Using the embedded tensorflow-based models. The related AREkit module provides a list of the supported models, dedicated for the sentiment relation extraction (ModelNames enum type). Model training process, based on the SentiNEREL could be launched as follows:

NOTE: considering a root project dir for this script

from arekit.contrib.networks.enum_name_types import ModelNames
from framework.arenets.train import train_nn

train_nn(output_dir="_out/serialize-nn",
         model_log_dir="_model",
         model_name=ModelNames.AttEndsCNN,
         split_filepath="data/split_fixed.txt")
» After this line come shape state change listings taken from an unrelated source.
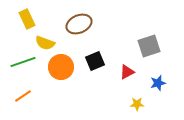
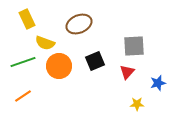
gray square: moved 15 px left; rotated 15 degrees clockwise
orange circle: moved 2 px left, 1 px up
red triangle: rotated 21 degrees counterclockwise
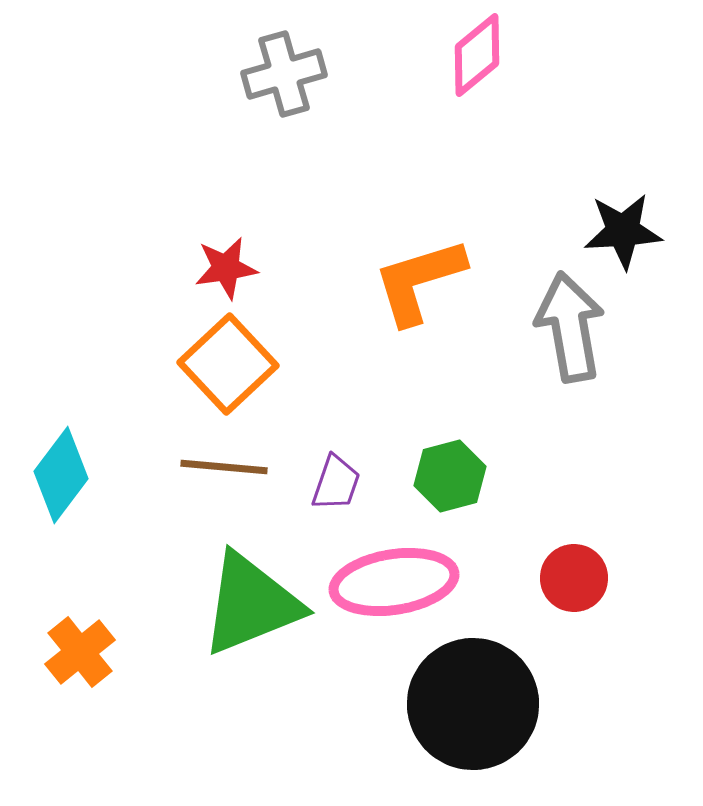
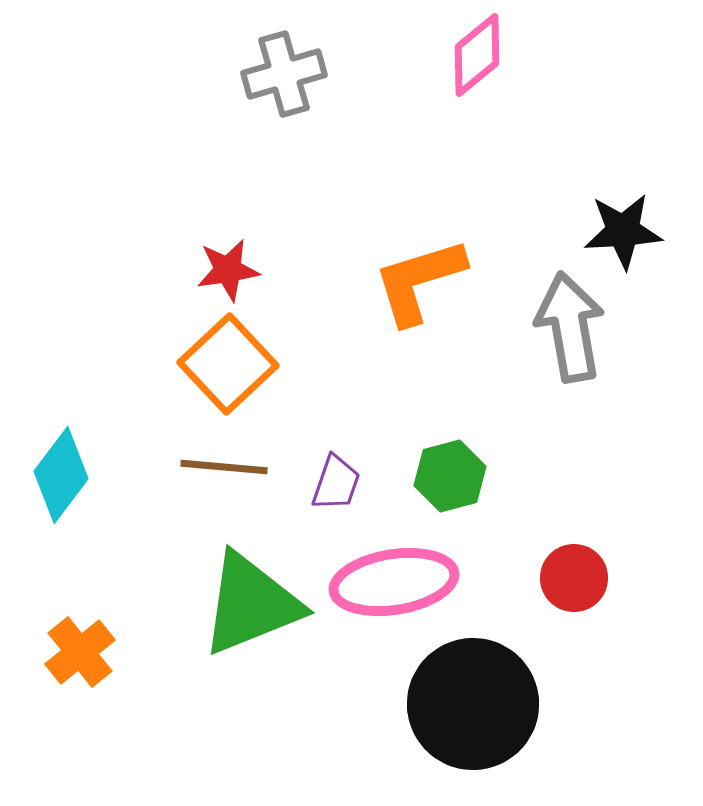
red star: moved 2 px right, 2 px down
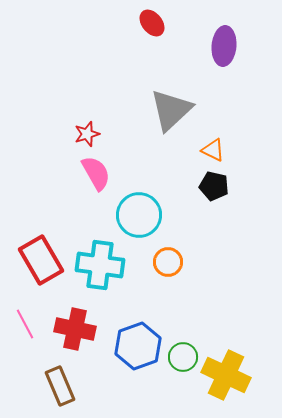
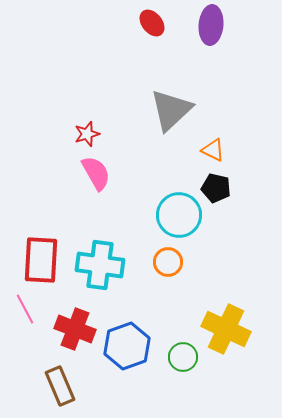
purple ellipse: moved 13 px left, 21 px up
black pentagon: moved 2 px right, 2 px down
cyan circle: moved 40 px right
red rectangle: rotated 33 degrees clockwise
pink line: moved 15 px up
red cross: rotated 9 degrees clockwise
blue hexagon: moved 11 px left
yellow cross: moved 46 px up
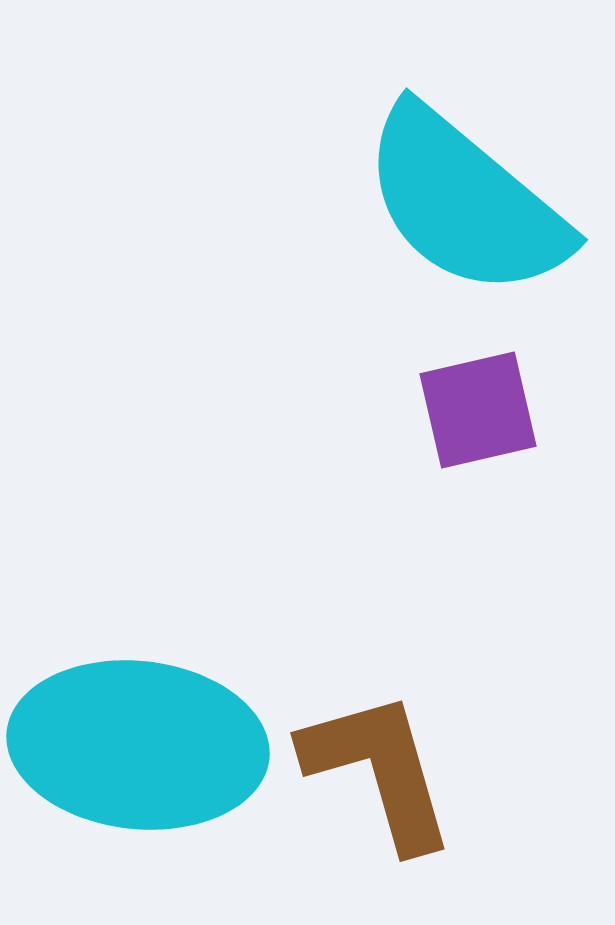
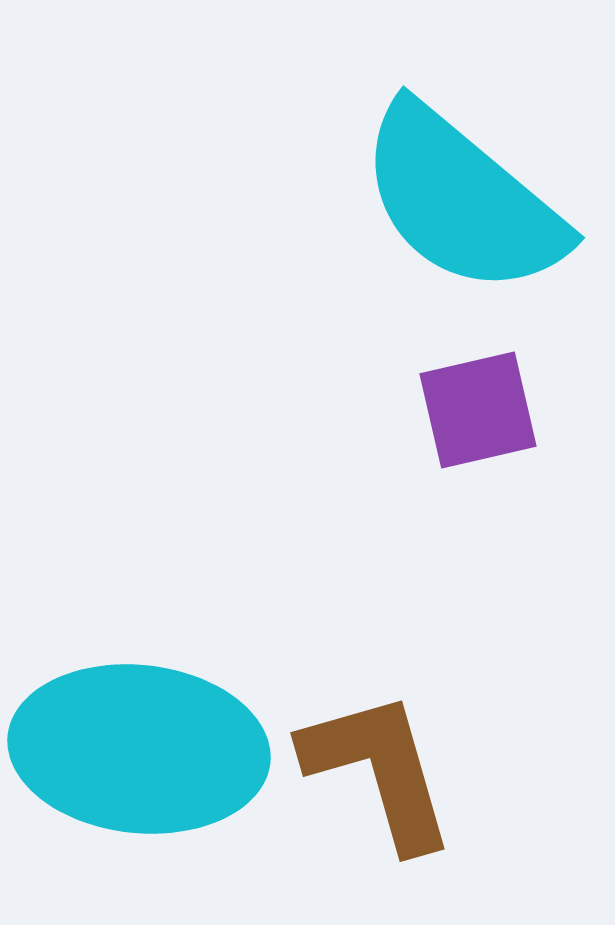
cyan semicircle: moved 3 px left, 2 px up
cyan ellipse: moved 1 px right, 4 px down
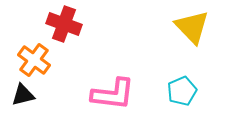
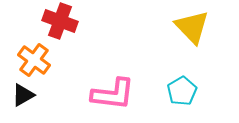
red cross: moved 4 px left, 3 px up
cyan pentagon: rotated 8 degrees counterclockwise
black triangle: rotated 15 degrees counterclockwise
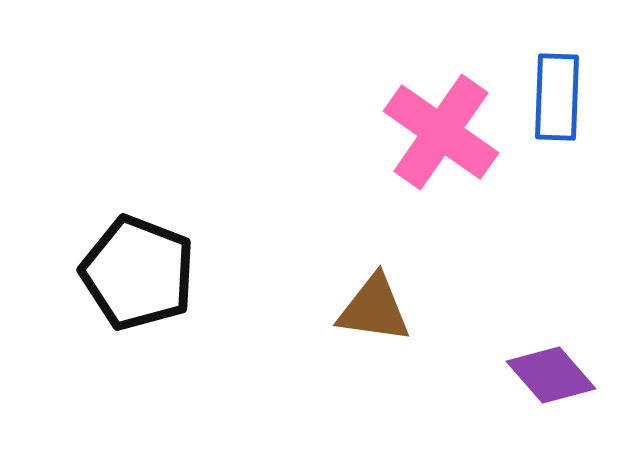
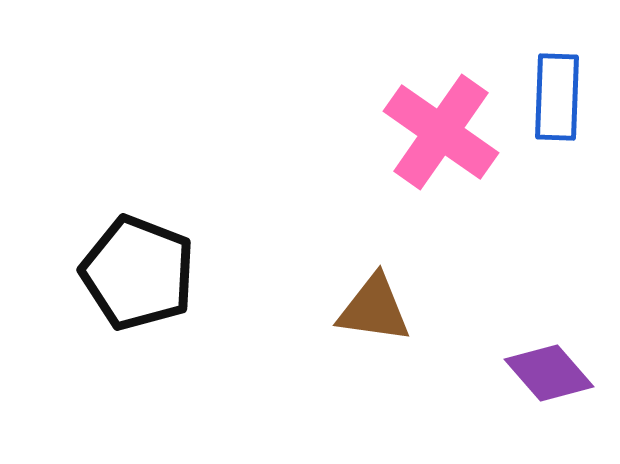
purple diamond: moved 2 px left, 2 px up
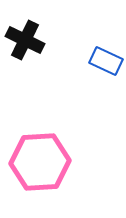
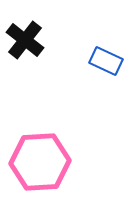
black cross: rotated 12 degrees clockwise
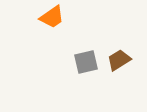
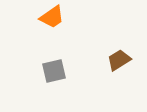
gray square: moved 32 px left, 9 px down
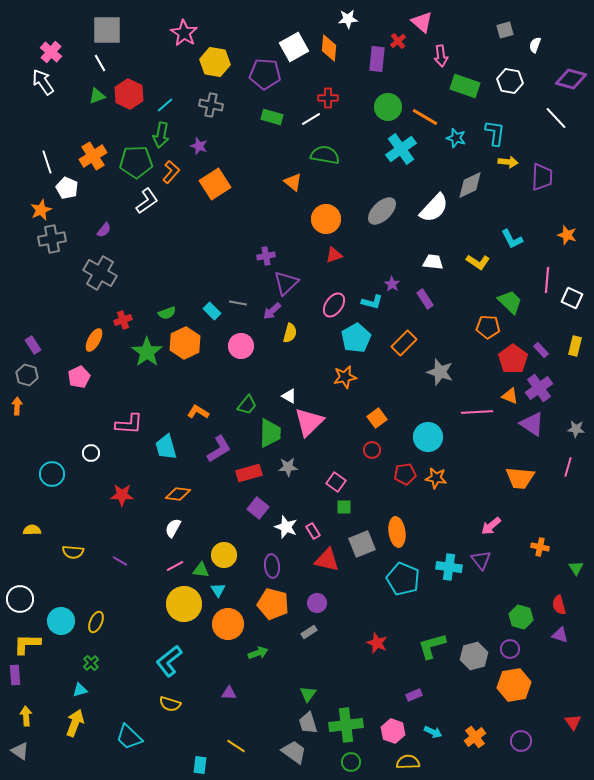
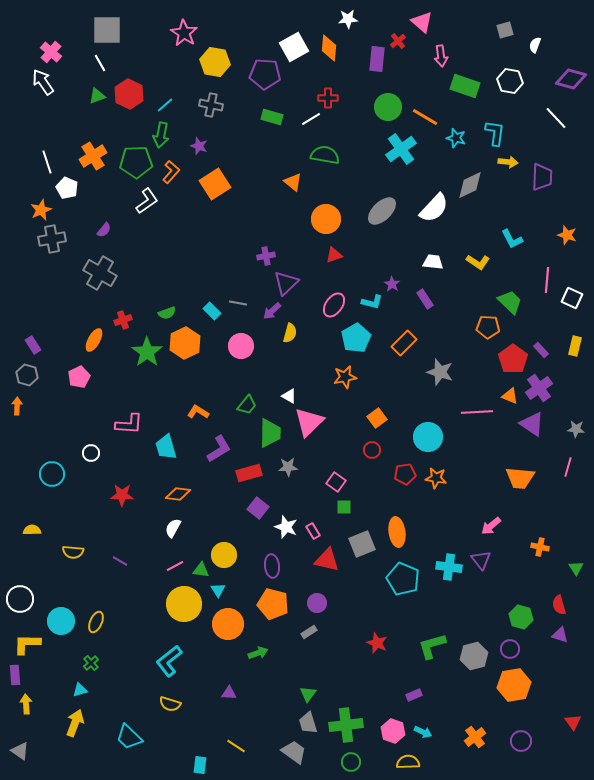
yellow arrow at (26, 716): moved 12 px up
cyan arrow at (433, 732): moved 10 px left
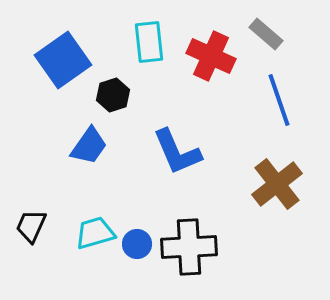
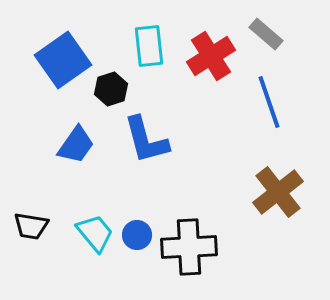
cyan rectangle: moved 4 px down
red cross: rotated 33 degrees clockwise
black hexagon: moved 2 px left, 6 px up
blue line: moved 10 px left, 2 px down
blue trapezoid: moved 13 px left, 1 px up
blue L-shape: moved 31 px left, 12 px up; rotated 8 degrees clockwise
brown cross: moved 1 px right, 8 px down
black trapezoid: rotated 105 degrees counterclockwise
cyan trapezoid: rotated 66 degrees clockwise
blue circle: moved 9 px up
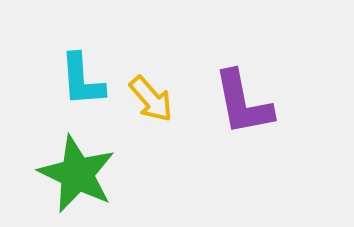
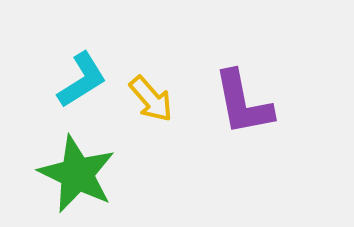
cyan L-shape: rotated 118 degrees counterclockwise
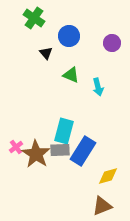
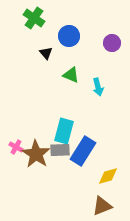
pink cross: rotated 24 degrees counterclockwise
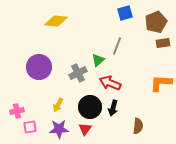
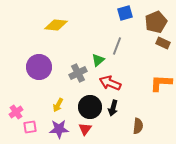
yellow diamond: moved 4 px down
brown rectangle: rotated 32 degrees clockwise
pink cross: moved 1 px left, 1 px down; rotated 24 degrees counterclockwise
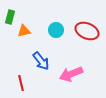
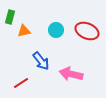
pink arrow: rotated 35 degrees clockwise
red line: rotated 70 degrees clockwise
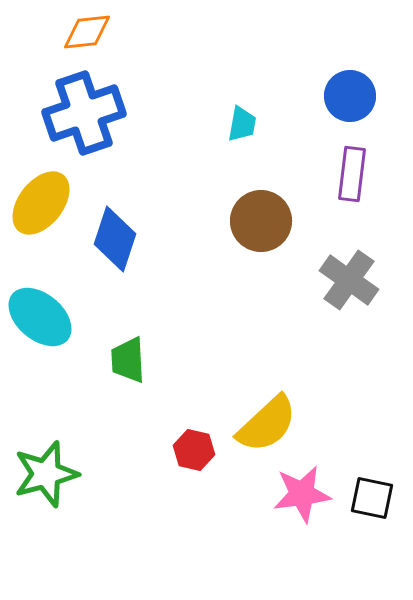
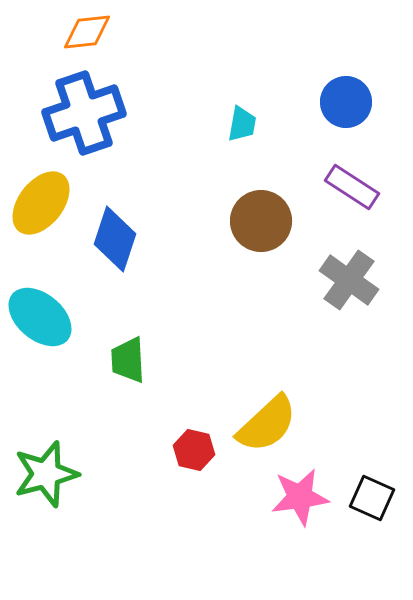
blue circle: moved 4 px left, 6 px down
purple rectangle: moved 13 px down; rotated 64 degrees counterclockwise
pink star: moved 2 px left, 3 px down
black square: rotated 12 degrees clockwise
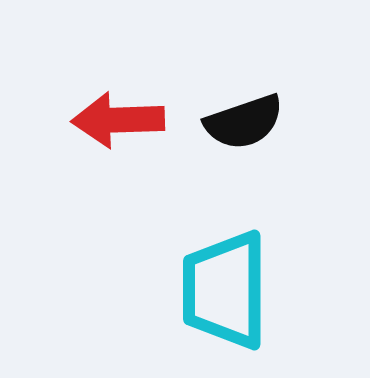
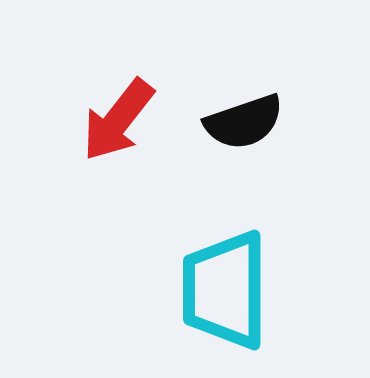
red arrow: rotated 50 degrees counterclockwise
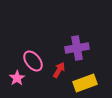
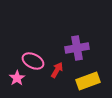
pink ellipse: rotated 25 degrees counterclockwise
red arrow: moved 2 px left
yellow rectangle: moved 3 px right, 2 px up
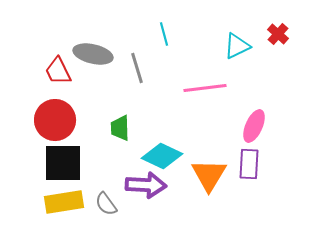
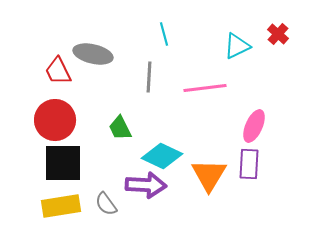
gray line: moved 12 px right, 9 px down; rotated 20 degrees clockwise
green trapezoid: rotated 24 degrees counterclockwise
yellow rectangle: moved 3 px left, 4 px down
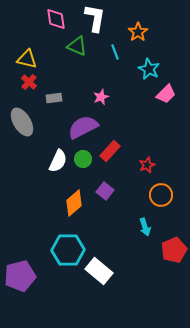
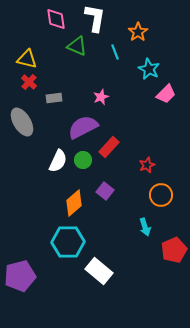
red rectangle: moved 1 px left, 4 px up
green circle: moved 1 px down
cyan hexagon: moved 8 px up
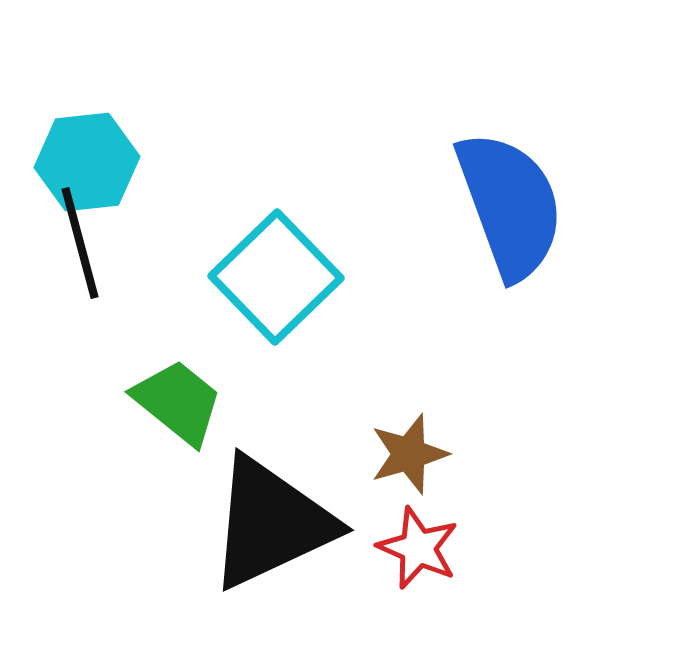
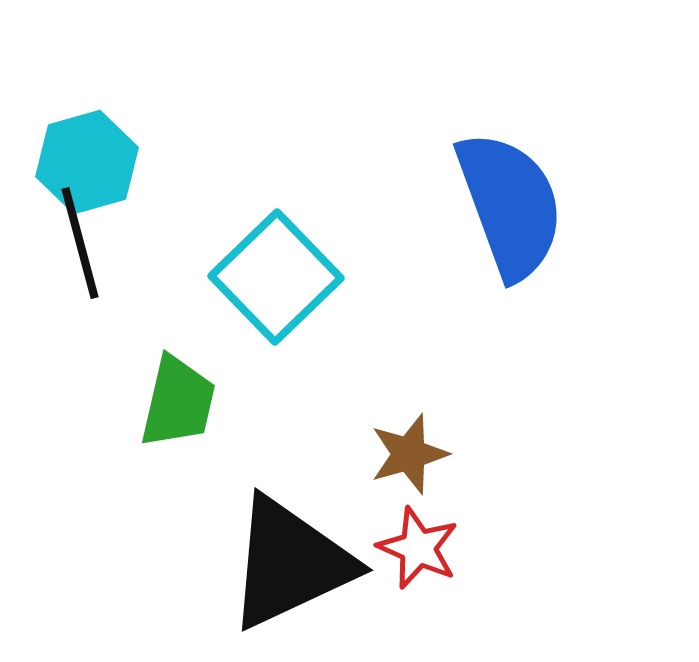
cyan hexagon: rotated 10 degrees counterclockwise
green trapezoid: rotated 64 degrees clockwise
black triangle: moved 19 px right, 40 px down
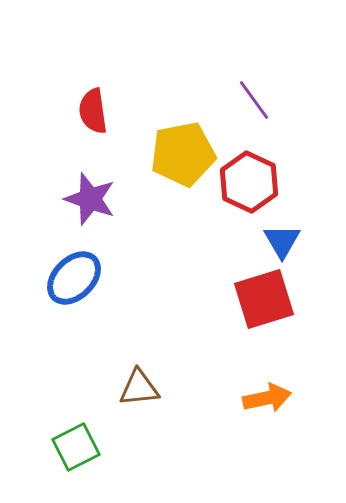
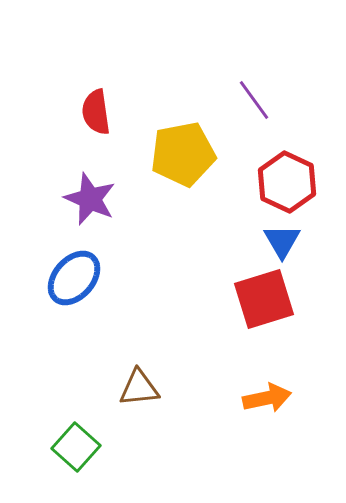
red semicircle: moved 3 px right, 1 px down
red hexagon: moved 38 px right
purple star: rotated 4 degrees clockwise
blue ellipse: rotated 4 degrees counterclockwise
green square: rotated 21 degrees counterclockwise
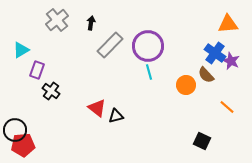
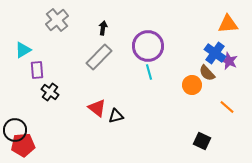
black arrow: moved 12 px right, 5 px down
gray rectangle: moved 11 px left, 12 px down
cyan triangle: moved 2 px right
purple star: moved 2 px left
purple rectangle: rotated 24 degrees counterclockwise
brown semicircle: moved 1 px right, 2 px up
orange circle: moved 6 px right
black cross: moved 1 px left, 1 px down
The latter produces the model at _out/serialize_nn with logging information at _model dir, and data split based on the data/split_fixed.txt file.

Predict

run_predict.py

Belowe is an example which illustrates on how CNN model might be adopted as follows:

from arekit.contrib.networks.enum_name_types import ModelNames
from arekit.common.experiment.data_type import DataType
from framework.arenets.predict import predict_nn

predict_nn(model_name=ModelNames.CNN, 
           output_dir="_out/serialize-nn", data_type=DataType.Test,
           embedding_dir="_out/serialize-nn", samples_dir="_out/serialize-nn")

The pretrained state will be automaticaly searched, and the latter provided via model_io at predict_nn implementation.